Vicdani kanının oluştuğu duruşma sürecini yansıtan tutanaklar, belgeler ve gerekçe içeriğine göre yapılan incelemede, başkaca nedenler yerinde görülmemiştir.
Ancak;
1-Sanığın suç tarihinde 65 yaşını bitirmesi nedeni hakkında hükmolunan kısa süreli hapis cezasının TCK"nın 50/3. maddesi gereğince TCK 50/1. maddesinde düzenlenen seçenek yaptırımlara çevrilmesi hususunun gözetilmemesi,
2-5271 sayılı CMK"nın 231. maddesinde düzenlenen "suçun işlenmesiyle mağdurun veya kamunun uğradığı zararı aynen iade, suçtan önceki hale getirme veya tazmin suretiyle tamamen giderilmesi" ve diğer objektif ve sübjektif koşulların varlığı halinde, CMK"nın 231/5. madde ve fıkrası gereğince, sanık hakkında aynı yasanın 231/6-c maddesi de değerlendirilerek tespit edilen söz konusu zararın giderilmesi durumunda hükmün açıklanmasının geri bırakılmasına karar verilebileceği anlaşılmaktadır.

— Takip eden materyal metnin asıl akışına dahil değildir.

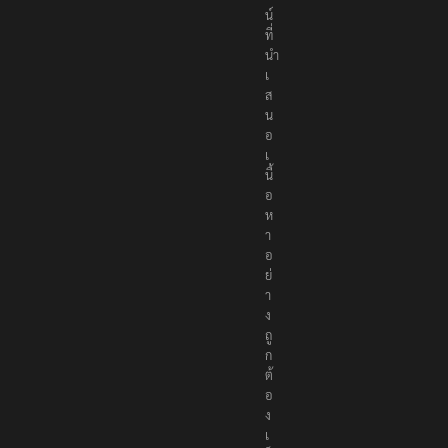
ไ
ล
น์
ที่
นำ
เ
ส
น
อ
เ
นื้
อ
ห
า
อ
ย่
า
ง
ถู
ก
ต้
อ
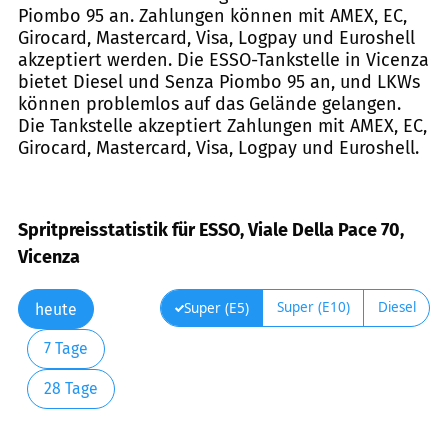
Piombo 95 an. Zahlungen können mit AMEX, EC,
Girocard, Mastercard, Visa, Logpay und Euroshell
akzeptiert werden. Die ESSO-Tankstelle in Vicenza
bietet Diesel und Senza Piombo 95 an, und LKWs
können problemlos auf das Gelände gelangen.
Die Tankstelle akzeptiert Zahlungen mit AMEX, EC,
Girocard, Mastercard, Visa, Logpay und Euroshell.
Spritpreisstatistik für ESSO, Viale Della Pace 70,
Vicenza
Super (E10)
Diesel
Super (E5)
heute
7 Tage
28 Tage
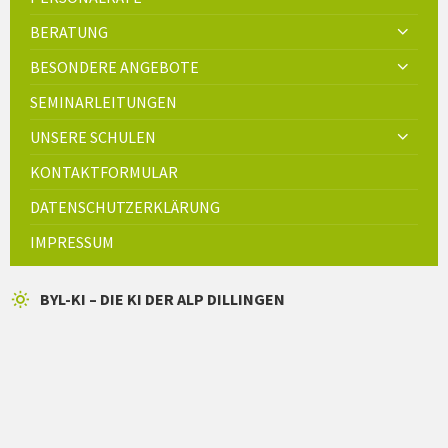
BERATUNG
BESONDERE ANGEBOTE
SEMINARLEITUNGEN
UNSERE SCHULEN
KONTAKTFORMULAR
DATENSCHUTZERKLÄRUNG
IMPRESSUM
BYL-KI – DIE KI DER ALP DILLINGEN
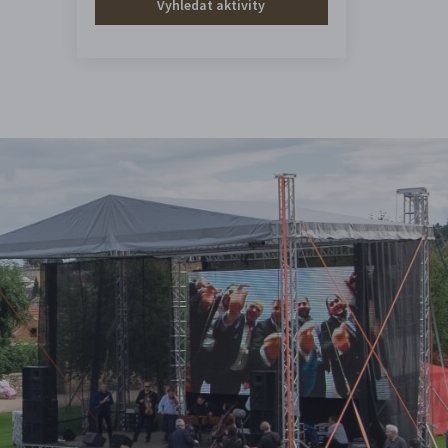
Vyhledat aktivity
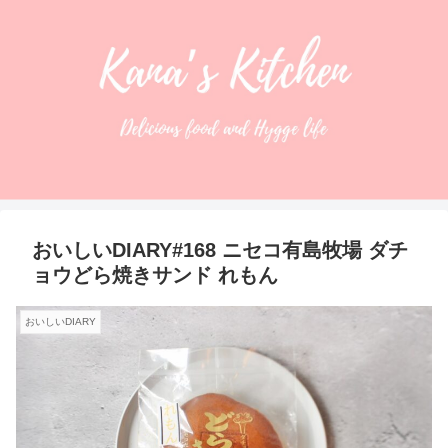
おいしいDIARY#168 ニセコ有島牧場 ダチ
ョウどら焼きサンド れもん
おいしいDIARY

Yargıtay Ceza Genel Kurulunun 03.02.2009 tarih ve 2008/11-250 Esas- 2009/13 sayılı kararında; "hükmün açıklanmasının geri bırakılmasının objektif koşullarından biri olan zarardan kast edilen maddi zarar olup, bu zararın belirlenmesinde teknik bilgiye ihtiyaç duyulmayan hallerde hakim, kanaat verici basit bir araştırma yaparak zararı belirlemelidir." denilmektedir.
Bu ilkeler çerçevesinde her olaya özgü ayrı değerlendirme yapılarak, maddi zararın kanaat verici basit bir araştırma ile tespit edilebilmesi gerekir. Dosya kapsamından katılanın marka hakkının ihlali suretiyle meydana gelen zararın basit bir araştırma ile tespit edilebilecek zarar niteliğinde olmadığı ve dosyaya yansıyan katılanın tespit edilmiş bir zararı bulunmadığı gözetilmeden mahkemece hükmün açıklanmasının geri bırakılması şartları arasında yer almayan “suçun işleniş şekli, olayı özellikleri” ve müdahil firmanın zararını karşılamadığı gerekçesiyle sanık hakkında CMK"nın 231. maddesinin uygulanmasına yer olmadığına karar verilmesi,
Kanuna aykırı olduğu ve sanığın temyiz nedenleri ile tebliğnamedeki düşünce yerinde görüldüğünden, HÜKMÜN BOZULMASINA, 5320 sayılı Kanunun 8. maddesi uyarınca halen yürürlükte bulunan CMUK"nın 326/son maddesi uyarınca kazanılmış hakkının saklı tutulmasına, yargılamanın bozma öncesi aşamadan başlayarak sürdürülüp sonuçlandırılmak üzere dosyanın esas/hüküm mahkemesine gönderilmesine, 30.06.2015 tarihinde oybirliğiyle karar verildi.